As you would expect, Microstrategy can connect to ERPs and cloud data vendors in additional to traditional integrations with Android, Windows, and iOS user clients. As a big player, Microstrategy also offers a wide range of useful services, such as security, alerts, BI functions, distribution, etc. This data analysis software uses end-point telemetry to improve data governance and optimize user access. Overall, Microstrategy is a solid tool with robust security practices, enhanced functionality, and a strong toolset.
If you like a conversational approach to data processing and analytics, then Thoghtspot must be the right tool for you. The conversational analysis is enabled by Thoughtspot’s interface and AI tools – SpotIQ engine can parse search requests (i.e. “income by states in 2016”) and deliver an appealing visualization based on the results (which can be sorted).
This platform features a unique data sourcing and preparation approach as well as comprehensive in-memory processing and built-in embeddable components.
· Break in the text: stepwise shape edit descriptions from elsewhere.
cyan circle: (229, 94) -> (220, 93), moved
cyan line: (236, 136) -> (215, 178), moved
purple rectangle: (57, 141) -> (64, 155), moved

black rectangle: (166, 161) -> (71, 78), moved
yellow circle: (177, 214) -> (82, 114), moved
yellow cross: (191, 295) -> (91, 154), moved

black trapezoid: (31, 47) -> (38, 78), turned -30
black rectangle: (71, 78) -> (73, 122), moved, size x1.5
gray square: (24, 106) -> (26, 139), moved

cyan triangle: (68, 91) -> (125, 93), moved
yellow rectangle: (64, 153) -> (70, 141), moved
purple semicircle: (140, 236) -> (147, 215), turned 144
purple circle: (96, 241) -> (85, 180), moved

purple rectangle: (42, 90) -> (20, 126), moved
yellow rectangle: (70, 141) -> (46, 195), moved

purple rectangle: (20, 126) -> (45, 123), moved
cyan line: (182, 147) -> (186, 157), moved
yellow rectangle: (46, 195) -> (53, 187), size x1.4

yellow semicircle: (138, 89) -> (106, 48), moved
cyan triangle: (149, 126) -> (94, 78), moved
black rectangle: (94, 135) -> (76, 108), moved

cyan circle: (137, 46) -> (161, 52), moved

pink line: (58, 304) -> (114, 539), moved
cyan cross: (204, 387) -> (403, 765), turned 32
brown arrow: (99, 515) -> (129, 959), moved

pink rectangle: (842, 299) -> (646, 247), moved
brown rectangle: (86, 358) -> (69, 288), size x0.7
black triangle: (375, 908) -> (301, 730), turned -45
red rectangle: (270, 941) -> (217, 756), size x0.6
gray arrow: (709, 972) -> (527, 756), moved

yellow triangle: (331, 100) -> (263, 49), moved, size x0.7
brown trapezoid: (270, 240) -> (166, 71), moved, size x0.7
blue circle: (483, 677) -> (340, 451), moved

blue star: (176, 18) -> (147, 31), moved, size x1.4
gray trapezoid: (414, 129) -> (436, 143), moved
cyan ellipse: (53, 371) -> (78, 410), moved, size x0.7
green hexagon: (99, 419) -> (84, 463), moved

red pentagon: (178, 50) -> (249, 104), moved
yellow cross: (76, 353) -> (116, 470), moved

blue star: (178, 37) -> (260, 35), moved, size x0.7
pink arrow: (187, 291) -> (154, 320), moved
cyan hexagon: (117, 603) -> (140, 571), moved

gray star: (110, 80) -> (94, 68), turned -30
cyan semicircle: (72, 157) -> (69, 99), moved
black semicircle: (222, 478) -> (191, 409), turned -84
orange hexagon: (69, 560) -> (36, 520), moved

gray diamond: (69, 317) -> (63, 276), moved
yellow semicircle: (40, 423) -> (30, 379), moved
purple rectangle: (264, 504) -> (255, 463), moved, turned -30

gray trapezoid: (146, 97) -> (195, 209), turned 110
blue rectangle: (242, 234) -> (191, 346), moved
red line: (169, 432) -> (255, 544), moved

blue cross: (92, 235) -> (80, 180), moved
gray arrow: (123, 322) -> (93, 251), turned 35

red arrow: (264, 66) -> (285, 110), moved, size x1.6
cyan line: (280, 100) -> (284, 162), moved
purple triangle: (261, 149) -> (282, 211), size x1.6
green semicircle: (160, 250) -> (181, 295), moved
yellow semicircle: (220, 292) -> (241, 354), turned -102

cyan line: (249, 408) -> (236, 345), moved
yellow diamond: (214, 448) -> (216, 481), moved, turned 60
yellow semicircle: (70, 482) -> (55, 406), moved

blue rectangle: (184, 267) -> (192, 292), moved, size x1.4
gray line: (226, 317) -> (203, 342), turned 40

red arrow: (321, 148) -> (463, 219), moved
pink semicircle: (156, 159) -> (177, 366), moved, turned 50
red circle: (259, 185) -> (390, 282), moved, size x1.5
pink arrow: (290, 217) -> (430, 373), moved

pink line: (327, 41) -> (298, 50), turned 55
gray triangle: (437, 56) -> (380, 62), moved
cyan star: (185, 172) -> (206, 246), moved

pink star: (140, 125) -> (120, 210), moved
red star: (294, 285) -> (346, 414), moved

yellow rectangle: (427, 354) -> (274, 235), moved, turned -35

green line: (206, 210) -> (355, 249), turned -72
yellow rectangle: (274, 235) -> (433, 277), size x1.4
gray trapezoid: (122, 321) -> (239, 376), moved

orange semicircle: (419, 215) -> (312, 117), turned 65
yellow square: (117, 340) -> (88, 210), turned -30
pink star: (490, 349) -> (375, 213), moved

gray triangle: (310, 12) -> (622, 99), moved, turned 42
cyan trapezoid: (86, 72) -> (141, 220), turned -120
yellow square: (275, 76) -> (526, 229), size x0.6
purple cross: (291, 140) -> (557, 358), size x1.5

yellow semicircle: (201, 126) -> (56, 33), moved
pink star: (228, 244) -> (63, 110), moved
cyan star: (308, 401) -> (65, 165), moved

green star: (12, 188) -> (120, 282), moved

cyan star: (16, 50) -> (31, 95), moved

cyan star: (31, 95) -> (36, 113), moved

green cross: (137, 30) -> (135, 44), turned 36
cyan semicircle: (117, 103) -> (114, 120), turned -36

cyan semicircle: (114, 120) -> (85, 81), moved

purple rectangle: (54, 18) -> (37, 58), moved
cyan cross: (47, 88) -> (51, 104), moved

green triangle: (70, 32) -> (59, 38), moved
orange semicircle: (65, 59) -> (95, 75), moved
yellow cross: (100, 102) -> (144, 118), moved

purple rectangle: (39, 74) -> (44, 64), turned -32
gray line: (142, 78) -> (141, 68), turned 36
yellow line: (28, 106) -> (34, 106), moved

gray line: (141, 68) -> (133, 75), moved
However, just like with other data analysis tools, you must have a solid understanding of how you want to use this product. Having qualified tech support on your team will help transform the data into the product effectively.
Birst is designed to connect various teams via shared data networks empowering business users with simple tools for better decisions. This particular platform places a big emphasis on accelerating the delivery of trusted analytics, which is one of the biggest challenges in BI.
Birst’s Automated Data Refinement for data extraction and powerful self-service analytics make this tool a must-try, especially if you need to prepare analytics without any IT intervention.